EXERCISE OBJECTIVE:
In the material below, the lines between the one holding "info@masa-international.lt" and the one holding "È stato accusato", inclusive, are to be set down word for word. Pictures stay out.
------------------------
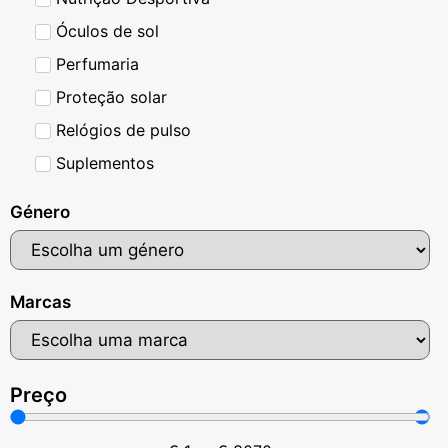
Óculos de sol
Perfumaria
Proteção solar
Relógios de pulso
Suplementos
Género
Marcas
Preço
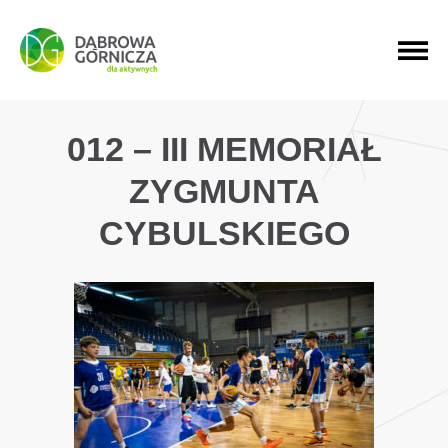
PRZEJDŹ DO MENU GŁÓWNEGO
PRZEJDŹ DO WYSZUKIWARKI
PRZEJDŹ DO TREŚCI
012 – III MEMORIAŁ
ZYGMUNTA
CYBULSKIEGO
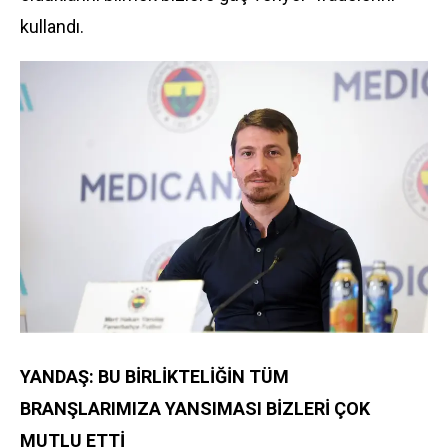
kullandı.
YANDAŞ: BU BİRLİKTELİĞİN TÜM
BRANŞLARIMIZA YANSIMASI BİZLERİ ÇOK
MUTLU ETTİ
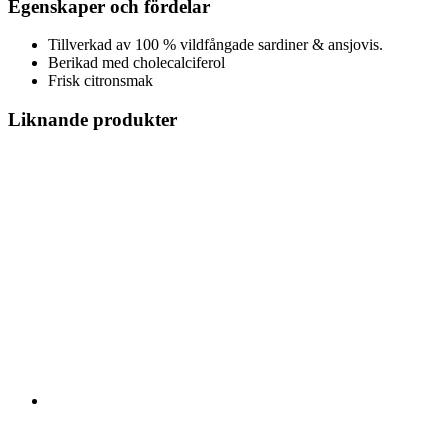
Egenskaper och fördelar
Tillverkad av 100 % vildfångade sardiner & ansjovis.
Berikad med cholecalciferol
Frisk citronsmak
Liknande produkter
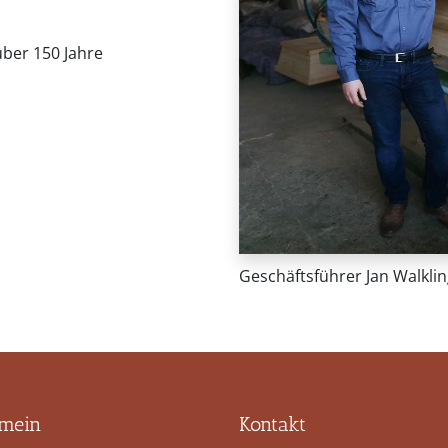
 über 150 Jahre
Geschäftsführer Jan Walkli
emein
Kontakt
------------------------
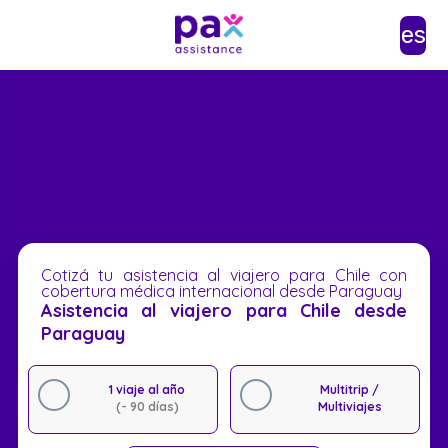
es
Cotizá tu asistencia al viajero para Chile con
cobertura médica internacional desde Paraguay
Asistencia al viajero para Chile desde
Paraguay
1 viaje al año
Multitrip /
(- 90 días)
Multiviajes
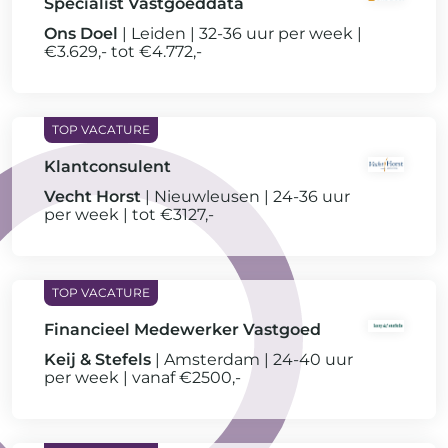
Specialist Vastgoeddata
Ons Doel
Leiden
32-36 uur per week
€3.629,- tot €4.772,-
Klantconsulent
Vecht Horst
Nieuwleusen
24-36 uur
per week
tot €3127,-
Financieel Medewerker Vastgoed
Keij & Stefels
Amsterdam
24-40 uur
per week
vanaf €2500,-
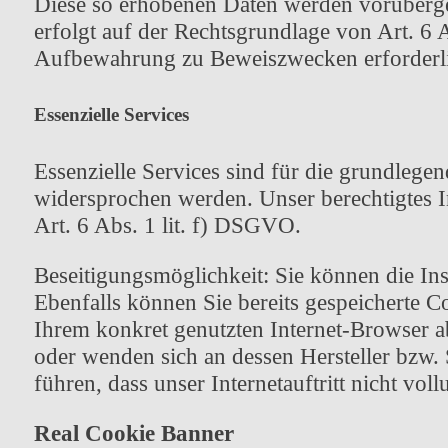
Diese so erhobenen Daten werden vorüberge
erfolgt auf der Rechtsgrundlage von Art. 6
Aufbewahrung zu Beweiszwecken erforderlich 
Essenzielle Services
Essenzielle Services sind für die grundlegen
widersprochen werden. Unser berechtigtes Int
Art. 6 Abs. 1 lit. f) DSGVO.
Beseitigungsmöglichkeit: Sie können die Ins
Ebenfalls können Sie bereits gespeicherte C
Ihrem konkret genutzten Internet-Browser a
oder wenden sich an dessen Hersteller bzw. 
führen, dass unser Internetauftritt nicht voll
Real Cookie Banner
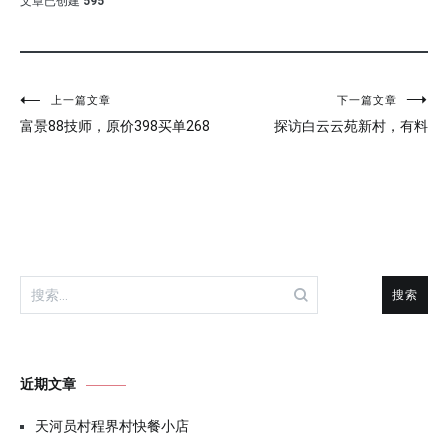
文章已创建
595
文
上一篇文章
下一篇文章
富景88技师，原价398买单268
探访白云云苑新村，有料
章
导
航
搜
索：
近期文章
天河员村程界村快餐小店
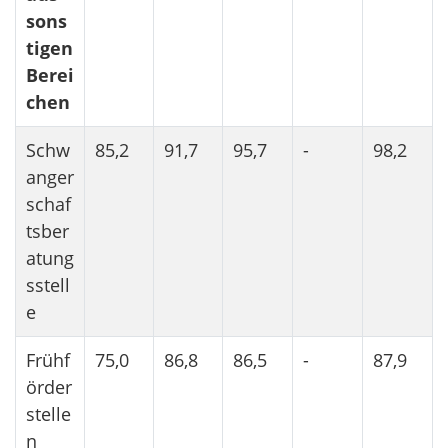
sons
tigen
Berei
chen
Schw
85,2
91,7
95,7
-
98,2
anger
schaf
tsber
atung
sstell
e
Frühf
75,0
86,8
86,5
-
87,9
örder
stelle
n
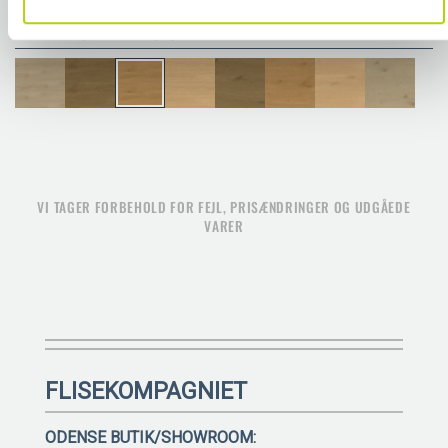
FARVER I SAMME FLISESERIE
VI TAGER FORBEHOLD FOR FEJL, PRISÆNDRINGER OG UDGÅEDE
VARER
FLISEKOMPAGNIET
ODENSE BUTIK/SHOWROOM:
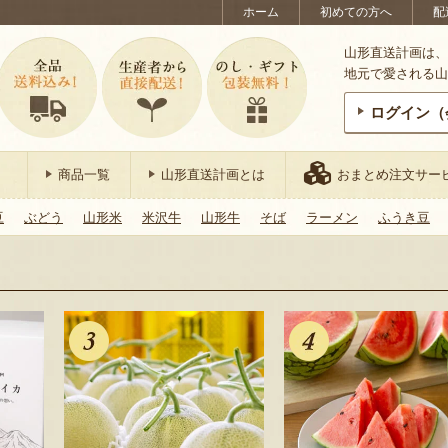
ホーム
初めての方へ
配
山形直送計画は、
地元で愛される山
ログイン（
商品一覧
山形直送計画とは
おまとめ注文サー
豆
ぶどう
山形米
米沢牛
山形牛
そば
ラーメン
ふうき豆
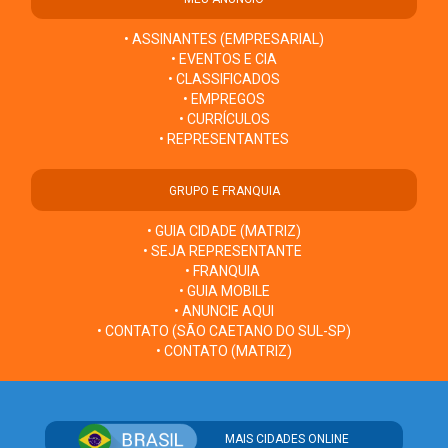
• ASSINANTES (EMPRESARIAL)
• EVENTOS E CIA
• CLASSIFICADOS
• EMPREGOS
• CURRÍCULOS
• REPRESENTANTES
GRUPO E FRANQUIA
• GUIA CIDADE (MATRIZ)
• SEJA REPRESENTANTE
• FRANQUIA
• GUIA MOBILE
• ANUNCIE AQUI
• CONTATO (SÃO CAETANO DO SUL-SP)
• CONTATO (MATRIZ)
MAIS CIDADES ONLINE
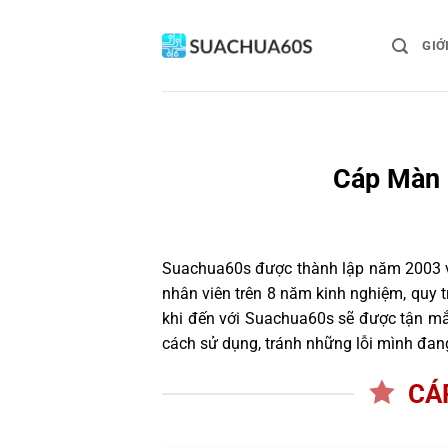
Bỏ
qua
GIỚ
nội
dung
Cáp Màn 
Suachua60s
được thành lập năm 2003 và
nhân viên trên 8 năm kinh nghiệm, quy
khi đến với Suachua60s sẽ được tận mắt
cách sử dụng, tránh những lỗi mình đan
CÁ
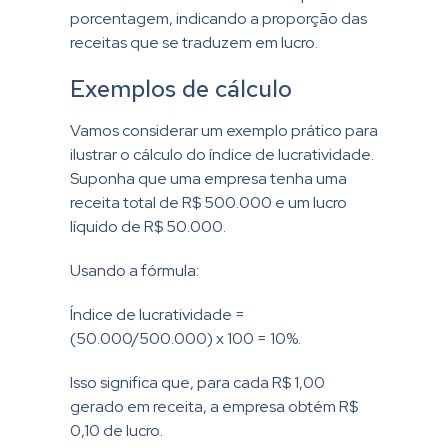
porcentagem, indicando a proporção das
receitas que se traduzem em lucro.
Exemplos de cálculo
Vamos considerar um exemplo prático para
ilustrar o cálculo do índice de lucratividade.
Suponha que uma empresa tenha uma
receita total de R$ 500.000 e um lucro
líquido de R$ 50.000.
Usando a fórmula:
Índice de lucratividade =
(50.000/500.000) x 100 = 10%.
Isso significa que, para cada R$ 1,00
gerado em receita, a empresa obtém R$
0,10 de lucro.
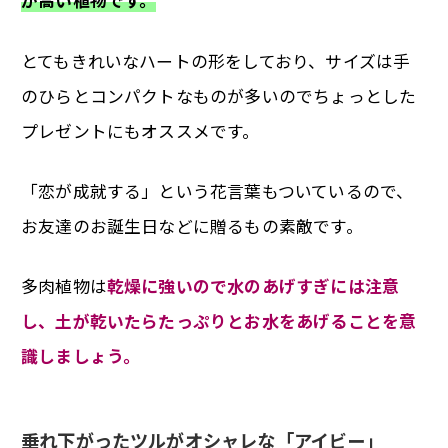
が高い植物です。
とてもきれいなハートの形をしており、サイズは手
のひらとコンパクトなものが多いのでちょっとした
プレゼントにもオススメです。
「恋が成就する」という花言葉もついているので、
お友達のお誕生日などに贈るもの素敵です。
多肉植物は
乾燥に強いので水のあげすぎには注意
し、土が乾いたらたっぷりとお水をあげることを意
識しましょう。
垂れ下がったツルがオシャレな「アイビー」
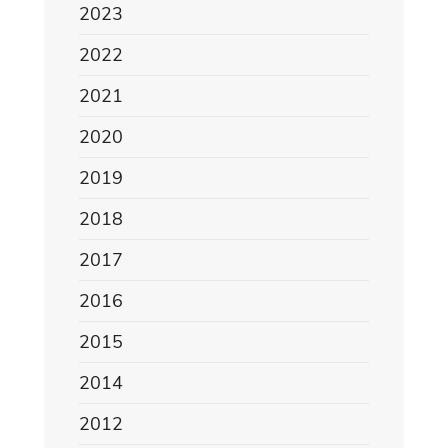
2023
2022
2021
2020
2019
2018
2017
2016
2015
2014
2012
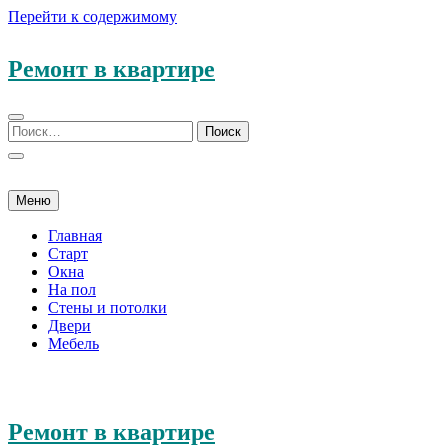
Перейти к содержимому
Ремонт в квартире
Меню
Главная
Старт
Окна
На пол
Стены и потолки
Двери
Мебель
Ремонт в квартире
------------------------
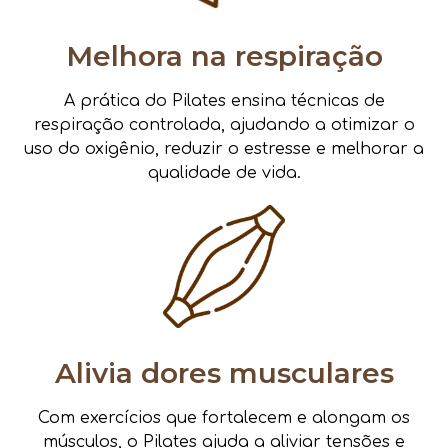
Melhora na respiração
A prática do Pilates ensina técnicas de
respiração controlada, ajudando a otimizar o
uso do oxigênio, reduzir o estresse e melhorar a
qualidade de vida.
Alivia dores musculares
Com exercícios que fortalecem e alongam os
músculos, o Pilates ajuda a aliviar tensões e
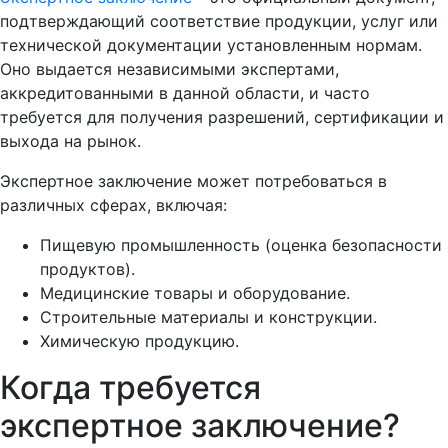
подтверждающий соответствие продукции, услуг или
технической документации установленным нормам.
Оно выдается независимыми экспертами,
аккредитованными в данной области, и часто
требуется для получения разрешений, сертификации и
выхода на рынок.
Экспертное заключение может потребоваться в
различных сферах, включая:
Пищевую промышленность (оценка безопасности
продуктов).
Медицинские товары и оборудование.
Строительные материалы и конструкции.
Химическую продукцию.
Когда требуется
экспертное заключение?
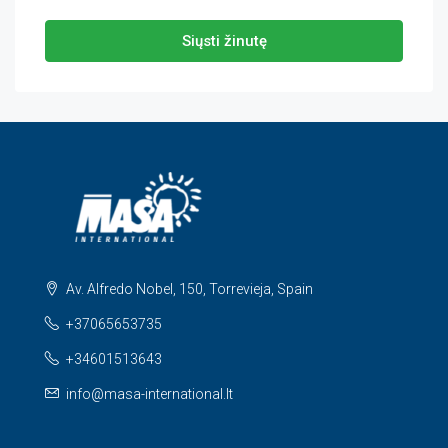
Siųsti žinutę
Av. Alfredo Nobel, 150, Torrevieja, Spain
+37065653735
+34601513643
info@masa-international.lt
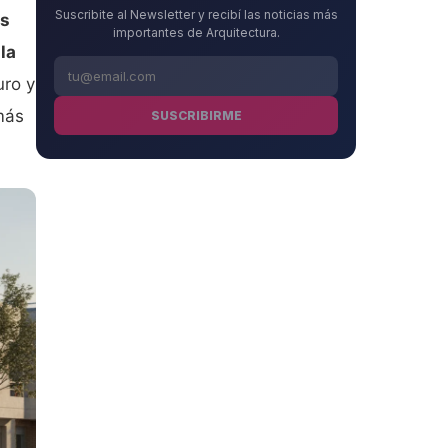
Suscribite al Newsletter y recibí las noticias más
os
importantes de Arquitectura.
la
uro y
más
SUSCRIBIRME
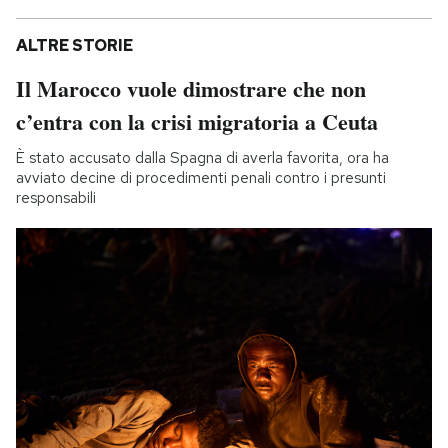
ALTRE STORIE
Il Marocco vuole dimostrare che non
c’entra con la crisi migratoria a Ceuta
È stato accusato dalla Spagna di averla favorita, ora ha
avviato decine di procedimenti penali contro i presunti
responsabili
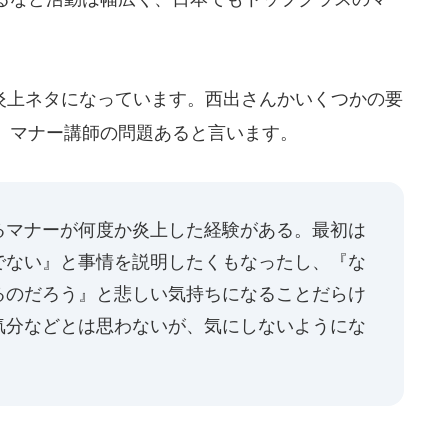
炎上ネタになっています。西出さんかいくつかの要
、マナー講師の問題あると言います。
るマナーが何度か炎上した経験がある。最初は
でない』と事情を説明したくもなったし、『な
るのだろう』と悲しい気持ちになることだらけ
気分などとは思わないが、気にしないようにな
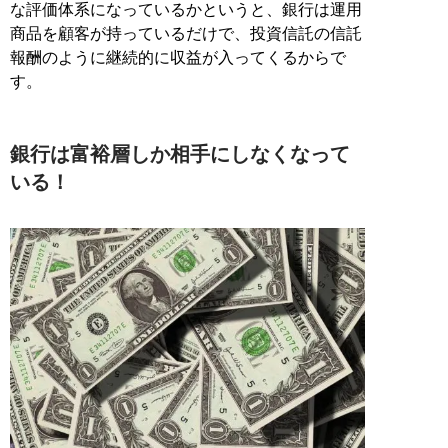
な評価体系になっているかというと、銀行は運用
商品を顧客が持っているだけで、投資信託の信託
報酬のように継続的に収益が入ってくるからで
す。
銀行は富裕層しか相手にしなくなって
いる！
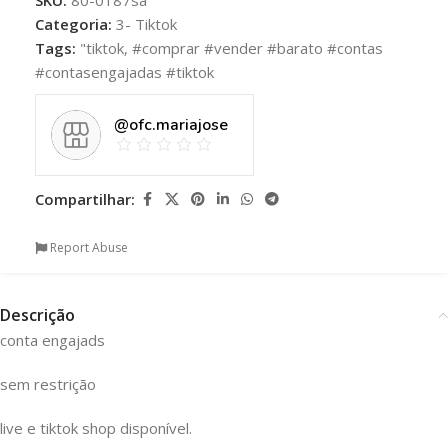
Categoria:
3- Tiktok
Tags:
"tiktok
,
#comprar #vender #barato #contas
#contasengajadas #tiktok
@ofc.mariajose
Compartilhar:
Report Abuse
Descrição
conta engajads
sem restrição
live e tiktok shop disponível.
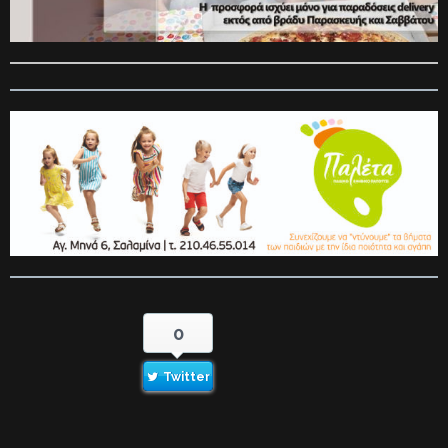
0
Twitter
------------------------
WRITTEN RESPONSE:
info@masa-international.lt
Suscribite al Newsletter y recibí las noticias más
os
importantes de Arquitectura.
la
uro y
más
SUSCRIBIRME
ALTRE STORIE
Il Marocco vuole dimostrare che non
c’entra con la crisi migratoria a Ceuta
È stato accusato dalla Spagna di averla favorita, ora ha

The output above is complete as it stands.